▸ About this exercise
Extract only the lines running from the top of the entries to the line that holds "people were searching Google is down, google". Include that line and omit the pictures.
☆ ☆ ☆
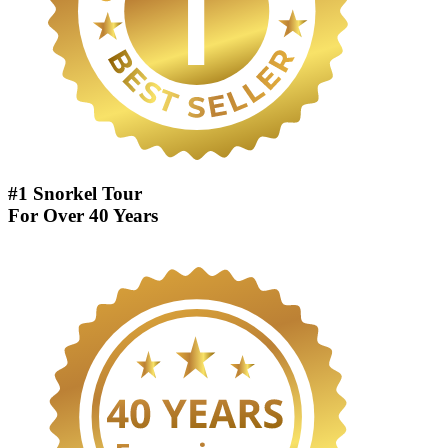
#1 Snorkel Tour
For Over 40 Years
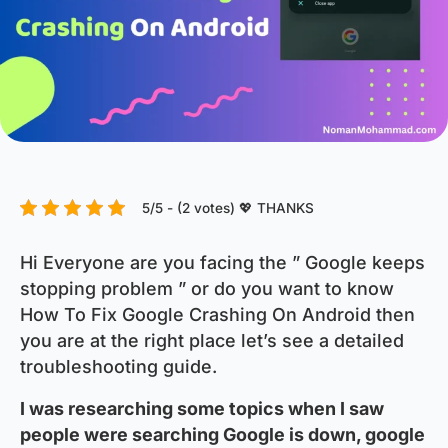
5/5 - (2 votes) 💖 THANKS
Hi Everyone are you facing the ” Google keeps
stopping problem ” or do you want to know
How To Fix Google Crashing On Android then
you are at the right place let’s see a detailed
troubleshooting guide.
I was researching some topics when I saw
people were searching Google is down, google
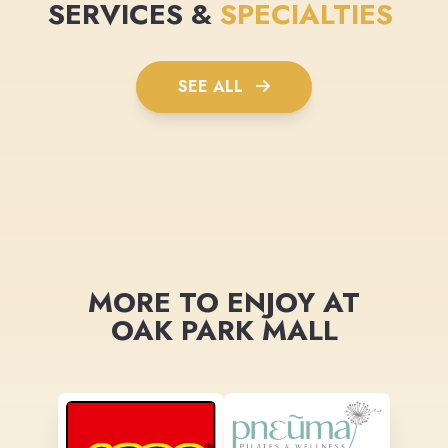
SERVICES &
SPECIALTIES
SEE ALL
MORE TO ENJOY AT
OAK PARK MALL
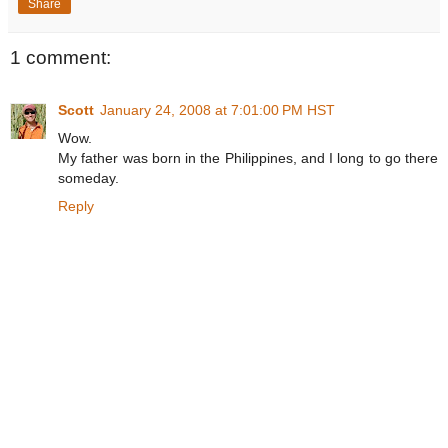
Share
1 comment:
Scott
January 24, 2008 at 7:01:00 PM HST
Wow.
My father was born in the Philippines, and I long to go there
someday.
Reply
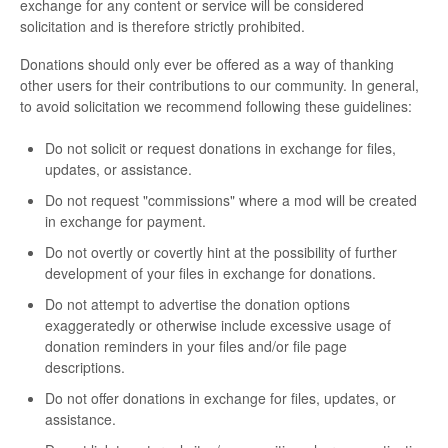
exchange for any content or service will be considered
solicitation and is therefore strictly prohibited.
Donations should only ever be offered as a way of thanking
other users for their contributions to our community. In general,
to avoid solicitation we recommend following these guidelines:
Do not solicit or request donations in exchange for files,
updates, or assistance.
Do not request "commissions" where a mod will be created
in exchange for payment.
Do not overtly or covertly hint at the possibility of further
development of your files in exchange for donations.
Do not attempt to advertise the donation options
exaggeratedly or otherwise include excessive usage of
donation reminders in your files and/or file page
descriptions.
Do not offer donations in exchange for files, updates, or
assistance.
☆ ☆ ☆
▸ Solution to the exercise
#1 Snorkel Tour
For Over 40 Years
5/5 - (2 votes) 💖 THANKS
Hi Everyone are you facing the ” Google keeps
stopping problem ” or do you want to know
How To Fix Google Crashing On Android then
you are at the right place let’s see a detailed
troubleshooting guide.
I was researching some topics when I saw
people were searching Google is down, google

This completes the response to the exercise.